June 17 – SDUT Editorial Board comments – California has been a global leader in heading off global warming, enacting laws to slash the state’s greenhouse gas emissions linked to climate change by 40% by 2030 and 80% by 2050. To do so, local governments must draft formal Climate Action Plans that document how to meet their own mandates.
Some are better than others. Last Friday, for the sixth time in less than 10 years, state courts ruled San Diego County’s plan insufficient. Specifically, the 4th District Court of Appeal in San Diego rejected its use of “carbon-offset” programs. Under this approach, housing projects that increase vehicle pollution are allowed because developers buy offset credits online from organizations that are allegedly reducing carbon production with land conservation and/or responsible agricultural and logging policies around the world. Groups such as the Sierra Club, the Center for Biological Diversity and the Climate Action Campaign sued the county, calling the plan inadequate. Now they’ve won again.

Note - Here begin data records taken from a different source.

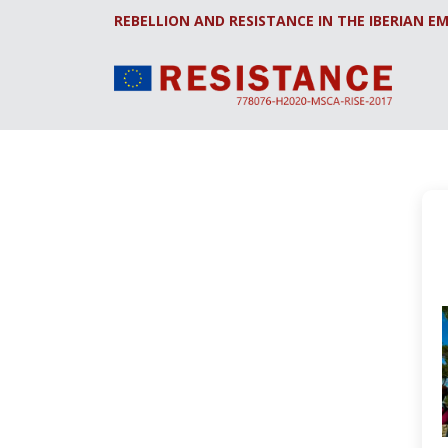
REBELLION AND RESISTANCE IN THE IBERIAN EM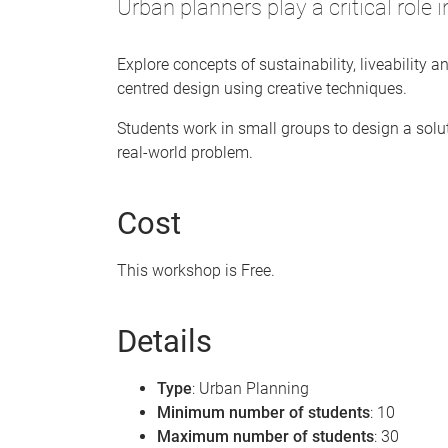
Urban planners play a critical role 
Explore concepts of sustainability, liveability a
centred design using creative techniques.
Students work in small groups to design a solut
real-world problem.
Cost
This workshop is Free.
Details
Type
: Urban Planning
Minimum number of students
: 10
Maximum number of students
: 30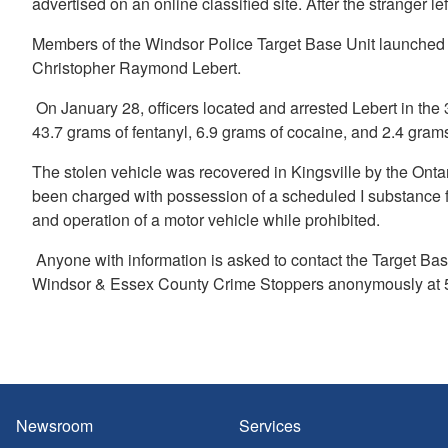
advertised on an online classified site. After the stranger 
Members of the Windsor Police Target Base Unit launched a
Christopher Raymond Lebert.
On January 28, officers located and arrested Lebert in the 
43.7 grams of fentanyl, 6.9 grams of cocaine, and 2.4 gram
The stolen vehicle was recovered in Kingsville by the Onta
been charged with possession of a scheduled I substance for 
and operation of a motor vehicle while prohibited.
Anyone with information is asked to contact the Target Bas
Windsor & Essex County Crime Stoppers anonymously at 5
Newsroom
Services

The need for more housing locally is obvious. But given the evidence that many carbon-offset programs are either fraudulent or problematic — and the evidence that the county’s plan included no rigorous attempt to ensure the programs it used were even legit — the latest court decision was utterly predictable. Instead of appealing this ruling, county supervisors should heed the message and finally do the hard work of coming up with a plan that won’t be thrown out for not following state laws.